There are several factors that are all working against P&C happening on EA anytime soon:
1. [For customers] all charging memberships (EA Pass+, Tesla Supercharger Membership) are invalid, as those systems today are completely separate, via Rivian you will always be paying prenegotiated prices (most likely full price). Since these memberships pay for themselves after 2-3 charges, p&c is completely useless to anyone using it with any amount of frequency.
2. [For customers] At least in case of Ford, charge credit cards (Think Cosco's 4% cash back for "fuel ups") do not correctly classify those purchases as fuel ups. I've never been billed by Rivian for charging, but same issue could exist here.
3. [For Rivian] Rivian is busy trying to hit their own commitment of opening up RAN in 2024, which means same people that would be working with EA to integrate are busy ensuring seamless first party experience. As more evidence of this, all of EA's chargers are listed at 150kwh in the nav/app and have been for years. This tells me Rivian isn't prioritizing EA at all.
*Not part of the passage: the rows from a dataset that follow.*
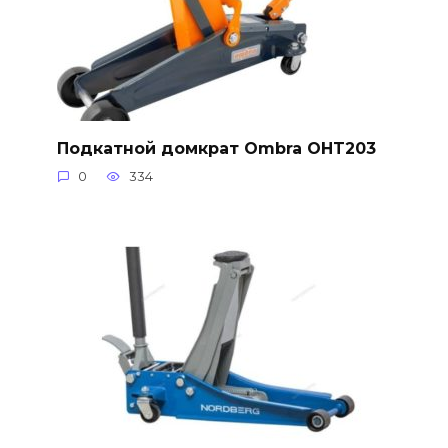
Подкатной домкрат Ombra OHT203
0
334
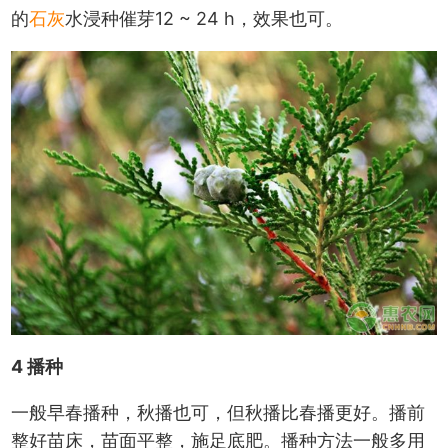
的
石灰
水浸种催芽12 ~ 24 h，效果也可。
4 播种
一般早春播种，秋播也可，但秋播比春播更好。播前
整好苗床，苗面平整，施足底肥。播种方法一般多用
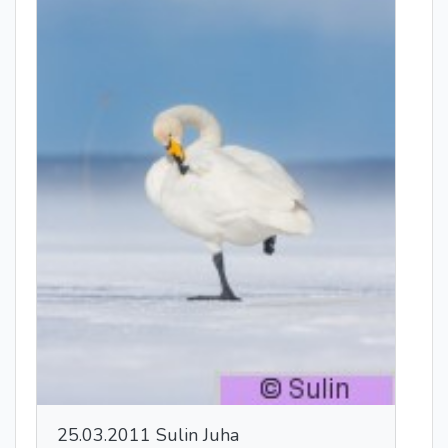
25.03.2011 Sulin Juha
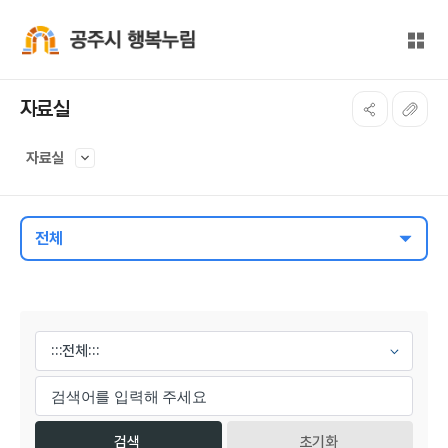
본문 바로가기
대메뉴 바로가기
전체
공주시 행복누림
자료실
자료실
전체
게시물 검색
초기화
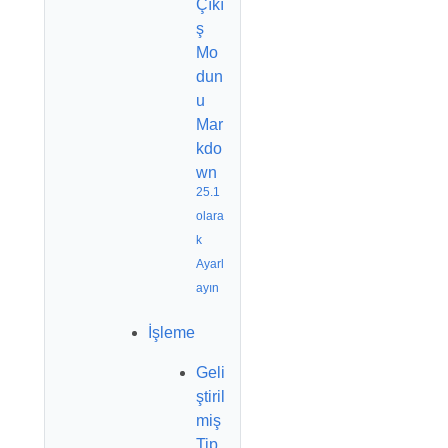
Çıkı
ş
Mo
dun
u
Mar
kdo
wn
25.1
olara
k
Ayarl
ayın
İşleme
Geli
ştiril
miş
Tip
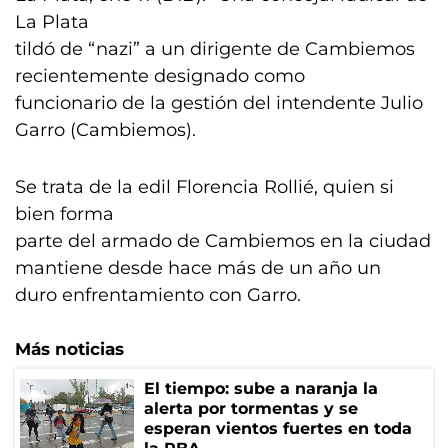
La Plata
tildó de “nazi” a un dirigente de Cambiemos
recientemente designado como
funcionario de la gestión del intendente Julio
Garro (Cambiemos).
Se trata de la edil Florencia Rollié, quien si
bien forma
parte del armado de Cambiemos en la ciudad
mantiene desde hace más de un año un
duro enfrentamiento con Garro.
Más noticias
El tiempo: sube a naranja la
alerta por tormentas y se
esperan vientos fuertes en toda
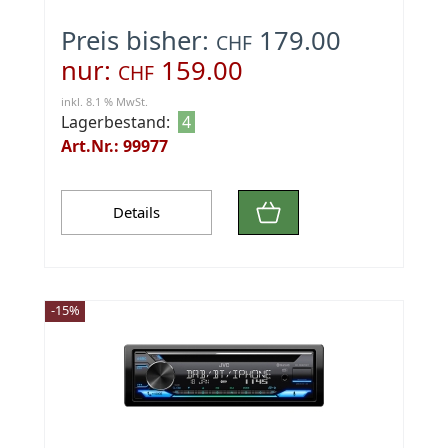
Preis bisher:
179.00
CHF
nur:
159.00
CHF
inkl. 8.1 % MwSt.
Lagerbestand:
4
Art.Nr.: 99977
Details
-15%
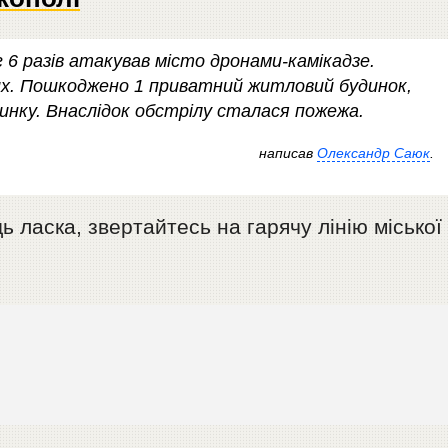
г 6 разів атакував місто дронами-камікадзе.
их. Пошкоджено 1 приватний житловий будинок,
инку. Внаслідок обстрілу сталася пожежа.
написав
Олександр Саюк
.
 ласка, звертайтесь на гарячу лінію міської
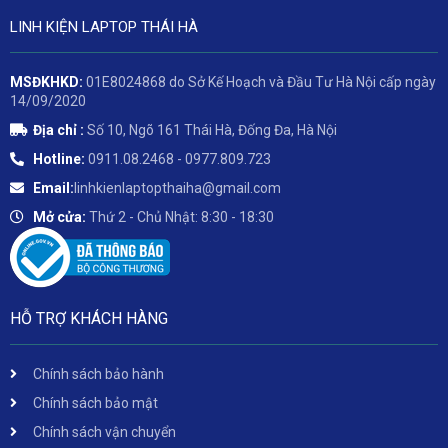
LINH KIỆN LAPTOP THÁI HÀ
MSĐKHKD:
01E8024868 do Sở Kế Hoạch và Đầu Tư Hà Nội cấp ngày
14/09/2020
Địa chỉ :
Số 10, Ngõ 161 Thái Hà, Đống Đa, Hà Nội
Hotline:
0911.08.2468 - 0977.809.723
Email:
linhkienlaptopthaiha@gmail.com
Mở cửa:
Thứ 2 - Chủ Nhật: 8:30 - 18:30
HỖ TRỢ KHÁCH HÀNG
Chính sách bảo hành
Chính sách bảo mật
Chính sách vận chuyển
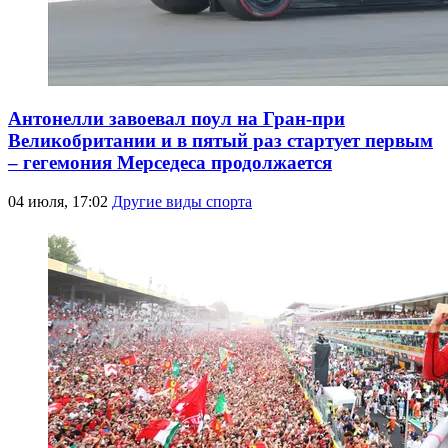
Антонелли завоевал поул на Гран-при
Великобритании и в пятый раз стартует первым
– гегемония Мерседеса продолжается
04 июля, 17:02
Другие виды спорта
4. [For EA] Their software is a mess. Their own app and chargers do not know when they're working or not, let alone allowing 3rd parties visibility is extremely restrictive. Their first party vehicle (I.D. 4) only got recently enabled, only for the latest model year and it crashed systems for both EA and VW. If I was in charge of that software team, Rivian P&C would be very low on my priority list.
AFAIK, Tesla Superchargers uniquely added a pre-check to control OEM access to their network. Once an OEM implements full p&c (as per terms with Tesla), and the car can talk full 15118 protocol, has the right certificates to authorize communication (requires OTA) with the superchargers, you can use the tesla app to initiate charge and transact (be billed) for it. This is why people can already charge their Rivians as 2024.07 update installed the certificates and by initiating charge in the tesla app, the handshake goes through.
Depending on your technical level, this could be useful:
https://www.switch-ev.com/blog/basics-of-plug-and-charge
I should add there is another "simpler" option that EV Go and EVConnect does, called Autocharge and sometimes confusingly Plug and Charge. Autocharge only uses a "mac address" aka a unique identifier for each car. The charging network uses the car's MAC address, and "remembers" it to automate future sessions. Tesla and EA do not use that all (besides, maybe, internal tracking).